Content starts

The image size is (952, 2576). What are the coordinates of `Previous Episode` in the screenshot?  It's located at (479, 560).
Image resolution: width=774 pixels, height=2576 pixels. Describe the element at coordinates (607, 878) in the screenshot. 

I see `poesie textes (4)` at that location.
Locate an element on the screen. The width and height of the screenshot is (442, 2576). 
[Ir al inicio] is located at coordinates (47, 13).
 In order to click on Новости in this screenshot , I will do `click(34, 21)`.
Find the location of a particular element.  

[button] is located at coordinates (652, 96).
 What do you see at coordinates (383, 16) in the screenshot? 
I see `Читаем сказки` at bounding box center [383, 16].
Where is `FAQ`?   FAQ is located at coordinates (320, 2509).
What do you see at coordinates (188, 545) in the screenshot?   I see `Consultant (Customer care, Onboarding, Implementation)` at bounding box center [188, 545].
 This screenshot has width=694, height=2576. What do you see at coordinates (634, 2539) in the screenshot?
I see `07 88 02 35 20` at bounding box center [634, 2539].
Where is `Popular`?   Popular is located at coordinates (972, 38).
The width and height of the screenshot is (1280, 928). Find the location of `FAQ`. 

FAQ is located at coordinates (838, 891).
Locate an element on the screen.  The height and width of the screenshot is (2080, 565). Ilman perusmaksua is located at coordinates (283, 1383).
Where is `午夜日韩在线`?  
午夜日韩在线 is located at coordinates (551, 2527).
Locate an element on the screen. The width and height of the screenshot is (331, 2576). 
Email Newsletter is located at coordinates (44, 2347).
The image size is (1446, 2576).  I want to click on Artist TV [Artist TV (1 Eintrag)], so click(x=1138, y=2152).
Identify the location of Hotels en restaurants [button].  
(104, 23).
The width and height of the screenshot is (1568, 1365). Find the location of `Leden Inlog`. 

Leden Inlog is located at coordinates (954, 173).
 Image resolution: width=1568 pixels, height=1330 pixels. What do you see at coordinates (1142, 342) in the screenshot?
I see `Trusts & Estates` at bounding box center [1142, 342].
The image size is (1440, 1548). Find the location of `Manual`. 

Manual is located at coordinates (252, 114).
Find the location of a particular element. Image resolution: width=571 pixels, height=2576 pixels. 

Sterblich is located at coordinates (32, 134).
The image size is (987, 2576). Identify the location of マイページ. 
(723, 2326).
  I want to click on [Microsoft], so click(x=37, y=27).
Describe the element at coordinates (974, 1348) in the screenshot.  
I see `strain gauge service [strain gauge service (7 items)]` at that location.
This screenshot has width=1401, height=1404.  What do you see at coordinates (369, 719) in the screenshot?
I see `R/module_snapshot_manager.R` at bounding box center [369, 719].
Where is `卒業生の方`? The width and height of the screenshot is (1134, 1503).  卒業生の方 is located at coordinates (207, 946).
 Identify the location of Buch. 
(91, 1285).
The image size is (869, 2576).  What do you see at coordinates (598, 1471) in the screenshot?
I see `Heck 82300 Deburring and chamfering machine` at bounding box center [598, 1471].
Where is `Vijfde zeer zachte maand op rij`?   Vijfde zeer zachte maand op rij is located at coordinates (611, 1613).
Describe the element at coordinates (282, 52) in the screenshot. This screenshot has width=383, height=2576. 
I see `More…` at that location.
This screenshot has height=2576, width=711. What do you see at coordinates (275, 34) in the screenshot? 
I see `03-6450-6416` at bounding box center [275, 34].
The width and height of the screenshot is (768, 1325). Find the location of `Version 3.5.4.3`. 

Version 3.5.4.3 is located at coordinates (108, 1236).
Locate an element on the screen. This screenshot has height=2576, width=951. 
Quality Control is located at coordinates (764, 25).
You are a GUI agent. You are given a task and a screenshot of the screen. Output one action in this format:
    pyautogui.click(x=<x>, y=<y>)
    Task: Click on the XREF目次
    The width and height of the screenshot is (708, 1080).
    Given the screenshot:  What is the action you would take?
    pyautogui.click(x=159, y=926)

Content ends

Retype the lines above, keeping every character.

■ **REPLY**:
The image size is (952, 2576). What are the coordinates of `Previous Episode` in the screenshot?  It's located at (479, 560).
Image resolution: width=774 pixels, height=2576 pixels. Describe the element at coordinates (607, 878) in the screenshot. 

I see `poesie textes (4)` at that location.
Locate an element on the screen. The width and height of the screenshot is (442, 2576). 
[Ir al inicio] is located at coordinates (47, 13).
 In order to click on Новости in this screenshot , I will do `click(34, 21)`.
Find the location of a particular element.  

[button] is located at coordinates (652, 96).
 What do you see at coordinates (383, 16) in the screenshot? 
I see `Читаем сказки` at bounding box center [383, 16].
Where is `FAQ`?   FAQ is located at coordinates (320, 2509).
What do you see at coordinates (188, 545) in the screenshot?   I see `Consultant (Customer care, Onboarding, Implementation)` at bounding box center [188, 545].
 This screenshot has width=694, height=2576. What do you see at coordinates (634, 2539) in the screenshot?
I see `07 88 02 35 20` at bounding box center [634, 2539].
Where is `Popular`?   Popular is located at coordinates (972, 38).
The width and height of the screenshot is (1280, 928). Find the location of `FAQ`. 

FAQ is located at coordinates (838, 891).
Locate an element on the screen.  The height and width of the screenshot is (2080, 565). Ilman perusmaksua is located at coordinates (283, 1383).
Where is `午夜日韩在线`?  
午夜日韩在线 is located at coordinates (551, 2527).
Locate an element on the screen. The width and height of the screenshot is (331, 2576). 
Email Newsletter is located at coordinates (44, 2347).
The image size is (1446, 2576).  I want to click on Artist TV [Artist TV (1 Eintrag)], so click(x=1138, y=2152).
Identify the location of Hotels en restaurants [button].  
(104, 23).
The width and height of the screenshot is (1568, 1365). Find the location of `Leden Inlog`. 

Leden Inlog is located at coordinates (954, 173).
 Image resolution: width=1568 pixels, height=1330 pixels. What do you see at coordinates (1142, 342) in the screenshot?
I see `Trusts & Estates` at bounding box center [1142, 342].
The image size is (1440, 1548). Find the location of `Manual`. 

Manual is located at coordinates (252, 114).
Find the location of a particular element. Image resolution: width=571 pixels, height=2576 pixels. 

Sterblich is located at coordinates (32, 134).
The image size is (987, 2576). Identify the location of マイページ. 
(723, 2326).
  I want to click on [Microsoft], so click(x=37, y=27).
Describe the element at coordinates (974, 1348) in the screenshot.  
I see `strain gauge service [strain gauge service (7 items)]` at that location.
This screenshot has width=1401, height=1404.  What do you see at coordinates (369, 719) in the screenshot?
I see `R/module_snapshot_manager.R` at bounding box center [369, 719].
Where is `卒業生の方`? The width and height of the screenshot is (1134, 1503).  卒業生の方 is located at coordinates (207, 946).
 Identify the location of Buch. 
(91, 1285).
The image size is (869, 2576).  What do you see at coordinates (598, 1471) in the screenshot?
I see `Heck 82300 Deburring and chamfering machine` at bounding box center [598, 1471].
Where is `Vijfde zeer zachte maand op rij`?   Vijfde zeer zachte maand op rij is located at coordinates (611, 1613).
Describe the element at coordinates (282, 52) in the screenshot. This screenshot has width=383, height=2576. 
I see `More…` at that location.
This screenshot has height=2576, width=711. What do you see at coordinates (275, 34) in the screenshot? 
I see `03-6450-6416` at bounding box center [275, 34].
The width and height of the screenshot is (768, 1325). Find the location of `Version 3.5.4.3`. 

Version 3.5.4.3 is located at coordinates (108, 1236).
Locate an element on the screen. This screenshot has height=2576, width=951. 
Quality Control is located at coordinates (764, 25).
You are a GUI agent. You are given a task and a screenshot of the screen. Output one action in this format:
    pyautogui.click(x=<x>, y=<y>)
    Task: Click on the XREF目次
    The width and height of the screenshot is (708, 1080).
    Given the screenshot:  What is the action you would take?
    pyautogui.click(x=159, y=926)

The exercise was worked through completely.